About two dozen people braved Thursday’s storm to learn about digital media safety at a presentation given by Kenai Police Officer Alex Prins.
Prins is also the School Resource Office for Kenai schools and has given the presentation multiple times to Kenai students. The Kenai Peninsula College Kenai River Campus’s Psychology Club hosted the free event open to the general public.
Prins began his presentation with a focus on social media. Using Facebook as an example, he said there are two requirements when signing up for an account, users must have a valid email address and accept the terms of agreement.
Facebook users can lie about age, name and location, he said, people need to be aware of that when accepting friend requests. He said even though on Facebook, users can block people, “nothing on these things is totally private.”
Prins showed a short video “Digital Dossier” by Youth and Media’s Digital Natives project about how people’s lives are logged as digital dossiers or trails of information. For the world’s newest generation, digital dossiers are forming before birth with parents posting sonogram images. As individuals begin to surf the web on their own, their identities are created and advertisers use that information to strategically place ads.
Information that individuals post “could easily be misused in the wrong hands,” Prins said. When people post on social media that they’re not home, he said, what criminals see is that they can come take what they want.
Online predators don’t even have to leave their homes to commit crime, Prins said.
“It’s safer,” he said. “(Internet predators) don’t get chased and shot at.”
He recommended people should avoid using public Wi-Fi because predators can see everything anyone connected to that network does online.
Usually online crimes are sex or money related, Prins said, like blackmailing someone with a photo or video they want to keep private.
As a school officer, Prins said an issue he sees too much of is sexting, sending sexual messages or photographs. Prins said when he signed up to police the schools, he didn’t think he’d be working to prevent kids from being charged with child pornography.

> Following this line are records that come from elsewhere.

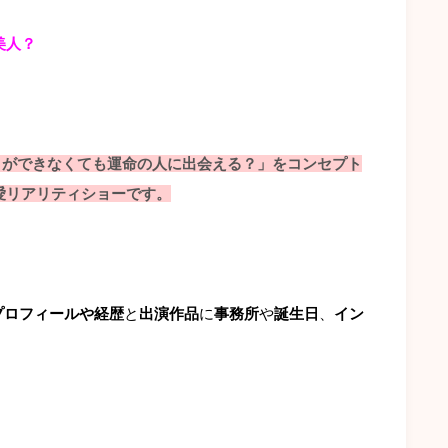
美人？
会うことができなくても運命の人に出会える？」をコンセプト
愛リアリティショーです。
プロフィールや経歴
と
出演作品
に
事務所
や
誕生日
、
イン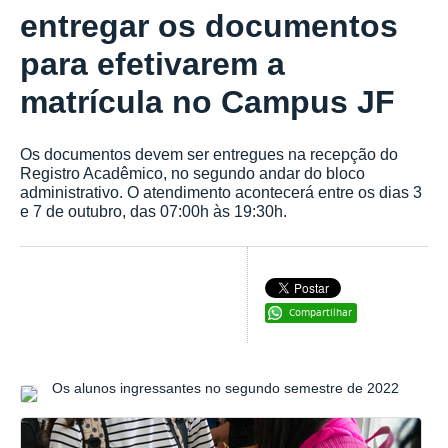
entregar os documentos
para efetivarem a
matrícula no Campus JF
Os documentos devem ser entregues na recepção do
Registro Acadêmico, no segundo andar do bloco
administrativo. O atendimento acontecerá entre os dias 3
e 7 de outubro, das 07:00h às 19:30h.
Compartilhar
Os alunos ingressantes no segundo semestre de 2022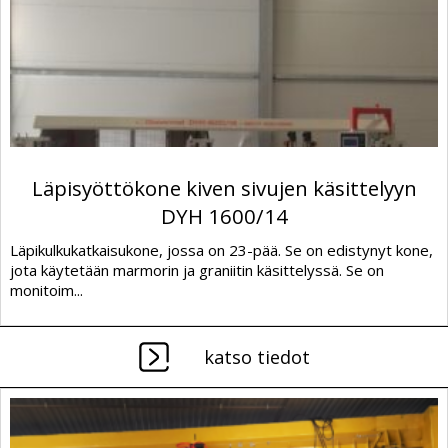
Läpisyöttökone kiven sivujen käsittelyyn
DYH 1600/14
Läpikulkukatkaisukone, jossa on 23-pää. Se on edistynyt kone,
jota käytetään marmorin ja graniitin käsittelyssä. Se on
monitoim...
katso tiedot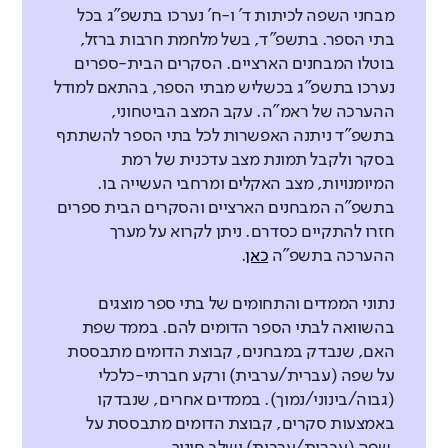
מבחני השפה לכיתות ד' ו-ח' נערכו בתשפ"ג בכל
בתי הספר. בתשפ"ד, בשל מלחמת חרבות ברזל,
בוטלו המבחנים הארציים. הסקרים הבית-ספרים
נערכו בתשפ"ג בכשליש מבתי הספר, בהתאם למודל
ההערכה של ראמ"ה. עקב המצב הביטחוני,
בתשפ"ד ניתנה האפשרות לכל בתי הספר להשתתף
בסקר ולקבל תמונת מצב עדכנית של רמת
המיומנויות, מצב האקלים ומרחבי העשייה בו.
בתשפ"ה המבחנים הארציים והסקרים הבית ספרים
חזרו להתקיים כסדרם. ניתן לקרוא על מערך
ההערכה בתשפ"ה
כאן
.
נתוני הממדים והתחומים של בתי ספר מוצגים
בהשוואה לבתי הספר הדומים להם. בממד שפת
האם, שנבדק במבחנים, קבוצת הדומים מתבססת
על שפה (עברית/ערבית) ורקע חברתי-כלכלי
(גבוה/בינוני/נמוך). בממדים אחרים, שנבדקו
באמצעות סקרים, קבוצת הדומים מתבססת על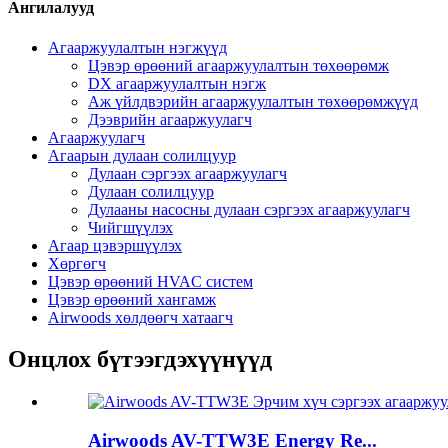
Ангилалууд
Агааржуулалтын нэгжүүд
Цэвэр өрөөний агааржуулалтын төхөөрөмж
DX агааржуулалтын нэгж
Аж үйлдвэрийн агааржуулалтын төхөөрөмжүүд
Дээврийн агааржуулагч
Агааржуулагч
Агаарын дулаан солилцуур
Дулаан сэргээх агааржуулагч
Дулаан солилцуур
Дулааны насосны дулаан сэргээх агааржуулагч
Чийгшүүлэх
Агаар цэвэршүүлэх
Хөргөгч
Цэвэр өрөөний HVAC систем
Цэвэр өрөөний хангамж
Airwoods хөлдөөгч хатаагч
Онцлох бүтээгдэхүүнүүд
Airwoods AV-TTW3E Energy Re...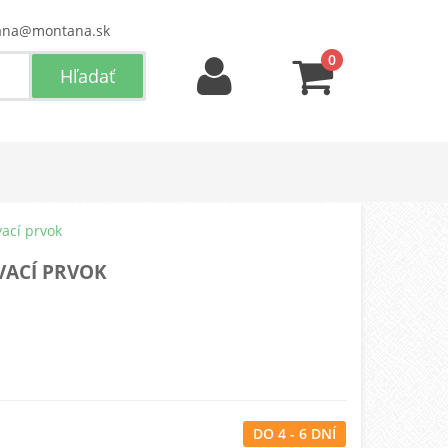
ana@montana.sk
0
vací prvok
VACÍ PRVOK
DO 4 - 6 DNÍ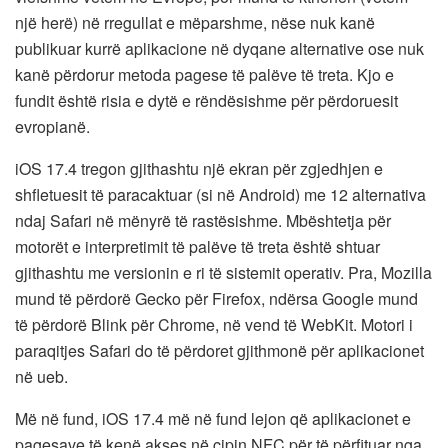
një herë) në rregullat e mëparshme, nëse nuk kanë
publikuar kurrë aplikacione në dyqane alternative ose nuk
kanë përdorur metoda pagese të palëve të treta. Kjo e
fundit është risia e dytë e rëndësishme për përdoruesit
evropianë.
iOS 17.4 tregon gjithashtu një ekran për zgjedhjen e
shfletuesit të paracaktuar (si në Android) me 12 alternativa
ndaj Safari në mënyrë të rastësishme. Mbështetja për
motorët e interpretimit të palëve të treta është shtuar
gjithashtu me versionin e ri të sistemit operativ. Pra, Mozilla
mund të përdorë Gecko për Firefox, ndërsa Google mund
të përdorë Blink për Chrome, në vend të WebKit. Motori i
paraqitjes Safari do të përdoret gjithmonë për aplikacionet
në ueb.
Më në fund, iOS 17.4 më në fund lejon që aplikacionet e
pagesave të kenë akses në çipin NFC për të përfituar nga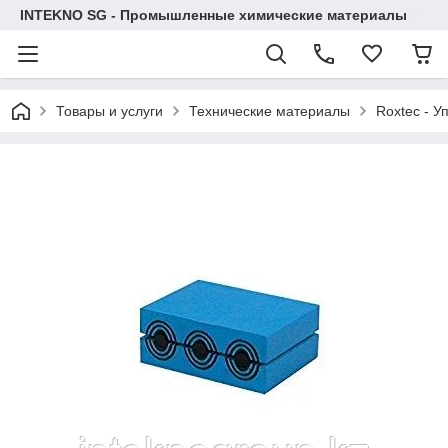
INTEKNO SG - Промышленные химические материалы
Товары и услуги
Технические материалы
Roxtec - У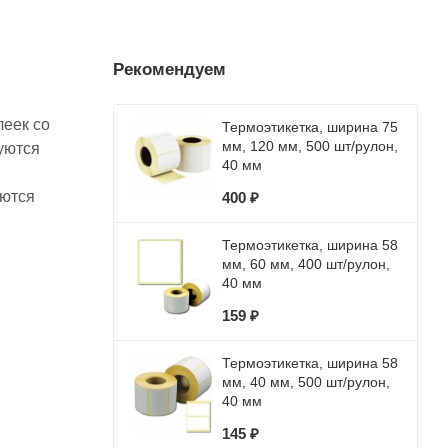
Рекомендуем
леек со
Термоэтикетка, ширина 75
мм, 120 мм, 500 шт/рулон,
уются
40 мм
уются
400 ₽
Термоэтикетка, ширина 58
мм, 60 мм, 400 шт/рулон,
40 мм
159 ₽
Термоэтикетка, ширина 58
мм, 40 мм, 500 шт/рулон,
40 мм
145 ₽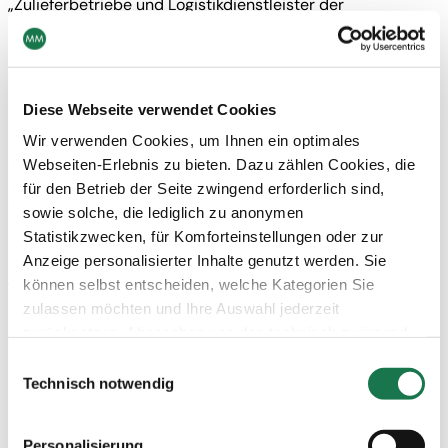
„Zulieferbetriebe und Logistikdienstleister der
vorgenannten Unternehmen“ der „kritischen Infrastruktur
Ernährung“ gleichgestellt werden. Die Karton- und
Faltschachtelindustrie und ihre Zulieferer werden daher
als systemrelevante Unternehmen eingestuft.
Diese Webseite verwendet Cookies
Die derzeitige außergewöhnliche Situation stellt uns alle
Wir verwenden Cookies, um Ihnen ein optimales
vor großen Herausforderungen. MM Karton arbeitet mit
Webseiten-Erlebnis zu bieten. Dazu zählen Cookies, die
voller Kraft daran die Belieferung der Industrie mit
für den Betrieb der Seite zwingend erforderlich sind,
Verpackungen, insbesondere für Lebensmittel, Pharma und
sowie solche, die lediglich zu anonymen
Hygieneprodukte, weiterhin sicherzustellen.
Statistikzwecken, für Komforteinstellungen oder zur
Anzeige personalisierter Inhalte genutzt werden. Sie
​​​​​​​Download FFI Statement
können selbst entscheiden, welche Kategorien Sie
zulassen möchten und Ihre Auswahl jederzeit
———
zurücksetzen. Abgesehen von den technisch zwingend
UPDATE 1.4.2020:
notwendigen Cookies verarbeiten wir nur jene Cookies,
Einwilligungsauswahl
Statement des Pro Carton Präsidenten
denen Sie gemäß Artikel 6 Abs. 1 lit. a Datenschutz-
Technisch notwendig
Grundverordnung (DSGVO) zugestimmt haben. Bitte
Die Versorgung mit Rohstoffen – Frisch- und
beachten Sie, dass auf Basis Ihrer Einstellungen
Recyclingfasern – muss gewährleistet bleiben.
Personalisierung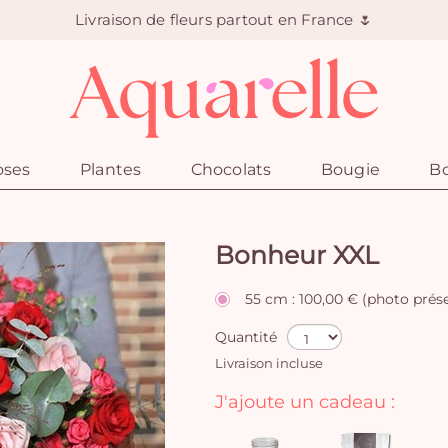
Livraison de fleurs partout en France 🌷
oses
Plantes
Chocolats
Bougie
Bo
Bonheur XXL
55 cm : 100,00 € (photo prés
Quantité
Livraison incluse
J'ajoute un cadeau :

Felony child pornography charges related to sexting can range from possession to indecent viewing to distribution, he said.
If a pornographic photo or video is on someone’s phone, that person doesn’t have to see it to be charged with possession. To be charged with distribution, the porn just has to be shown to someone, the image or video doesn’t have to be sent, Prins said.
He demonstrated various apps that can be used to get and hide explicit images and videos.
Snapchat is an app that allows users to send photos and videos that are viewable for a set amount of time before they disappear. However, quick-fingered phone users can take screen captures of images and save them.
Prins said the app is popular with sexters.
MyLocker is an app that stores files, but has two different “lockers,” one is fake and one is real. There is a password for each. Prins demonstrated how kids can store parent-friendly photos in the fake “locker” and hide other images from their parents in the second one.
Another secret file app is Secret Calculator. Prins demonstrated how this app works like a regular calculator, but users can enter a code and access hidden files.
He told parents that if they see a suspicious app on their child’s phone, that they should do an online search for it to find out if they should be concerned.
While Prins said he is not an expert on digital media, his presentation is based on training and experience in the field, event goers not only learned about the “dark side” of the digital media, they were shocked by it.
KPC psychology student Casey Neill, who attended the presentation, was surprised to hear about middle school and junior high school students sexting.
“I don’t think it’s right for 14 and 15 year olds to be sexting, or even if you’re older,” she said.
Classmates Liberty Rohn and Briana King said they’re concerned for their younger family members and future generations’ digital media safety in general.
King said the apps with the hidden files “scared” her, and she is going to check her younger sister’s phone. She said her computer has been hacked before, which concerned her, but after hearing Prins’ presentation, she plans to be even more cautious.
“The opportunities are endless to be hacked,” she said.